Les résultats de ce scrutin
n'ont pas plu à l'établissement militaire et aux services de
renseignement. Un coup d'Etat a été exécuté le 11 janvier 1992 par un «
cabinet noir » soutenu par le gouvernement français. Ceci allait ouvrir
les portes de l'enfer pour le peuple algérien.
Une campagne de
répression à grande échelle a suivi l’interruption du processus
démocratique. Elle a ciblé d'abord les membres et les sympathisants du
FIS et a été étendue à sa base sociale, puis à toute la population. Elle
a commencé par des arrestations massives des jeunes à la sortie des
mosquées après les prières du Vendredi et est allée crescendo :
détentions arbitraires et déportations de dizaines de milliers de
personnes vers plusieurs camps de concentration dans le Sahara, certains
d'entre eux ayant servi comme sites d'expérimentations nucléaires
françaises, utilisation systématique de la torture dans les centres de
détention gérés par la police, la gendarmerie et les services de
renseignement (DRS). Les jeunes algériens, soumis aux humiliations et
mauvais traitements, ou craignant d'être arrêtés et torturés, ont été
contraints à se livrer à une résistance violente et ont formé des
groupes islamiques armés (GIA). Ces groupes ont ensuite été combattus
par le régime militaire au moyen d’une stratégie de contre-insurrection :
infiltration de certains groupes armés, création de faux GIA, et
armement de dizaines de milliers de miliciens.
Les forces
armées combinées, contrôlées par le DRS, se sont engagées dans une
campagne horrible de tueries : exécutions extrajudiciaires et massacres.

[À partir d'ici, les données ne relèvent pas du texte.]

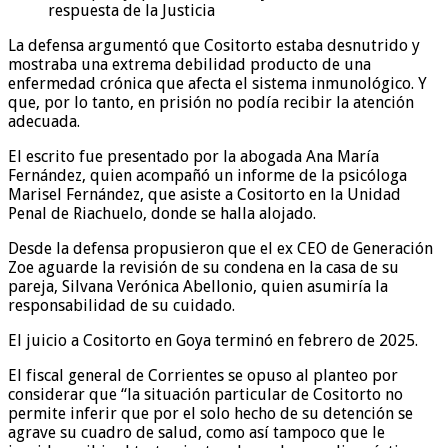
respuesta de la Justicia
La defensa argumentó que Cositorto estaba desnutrido y
mostraba una extrema debilidad producto de una
enfermedad crónica que afecta el sistema inmunológico. Y
que, por lo tanto, en prisión no podía recibir la atención
adecuada.
El escrito fue presentado por la abogada Ana María
Fernández, quien acompañó un informe de la psicóloga
Marisel Fernández, que asiste a Cositorto en la Unidad
Penal de Riachuelo, donde se halla alojado.
Desde la defensa propusieron que el ex CEO de Generación
Zoe aguarde la revisión de su condena en la casa de su
pareja, Silvana Verónica Abellonio, quien asumiría la
responsabilidad de su cuidado.
El juicio a Cositorto en Goya terminó en febrero de 2025.
El fiscal general de Corrientes se opuso al planteo por
considerar que “la situación particular de Cositorto no
permite inferir que por el solo hecho de su detención se
agrave su cuadro de salud, como así tampoco que le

En une décennie (les années 1990), la répression féroce a abouti à près
d’un quart de million de morts, 20’000 disparitions forcées, des
dizaines de milliers de survivants de la torture qui souffrent de
séquelles physiques et psychologiques, des centaines de milliers de
personnes déplacées ou exilées.
La décennie suivante (ère de
Bouteflika qui a pris ses fonctions en 1999) est caractérisée par une
violence directe moins intense, mais par plus de violence structurelle
(pauvreté, régression des services publics tels que la santé,
l’éducation, le logement, etc.) et une corruption généralisée.
Le régime militaire algérien n'aurait pas réussi à garder le contrôle
sur la société algérienne, sans les diverses formes de soutien
(politique, diplomatique, militaire, de renseignement, économique,
financier, etc.) de l’Europe et des Etats-Unis. Ce soutien a été très
coûteux. Dès le début, le régime militaire a accepté de faire des
concessions significatives. Au niveau politique, l'Algérie a renoncé aux
fondements de sa politique étrangère : non-alignement,
autodétermination pour tous les peuples, soutien aux mouvements de
libération qui luttent contre le colonialisme et l'impérialisme. En
1995, l'Algérie a signé le Traité de non prolifération après des années
de refus de principe, faisant valoir que tous les pays, y compris les
puissances nucléaires, doivent être traités de manière égale. La même
année, la diplomatie algérienne à Washington a promis de « normaliser »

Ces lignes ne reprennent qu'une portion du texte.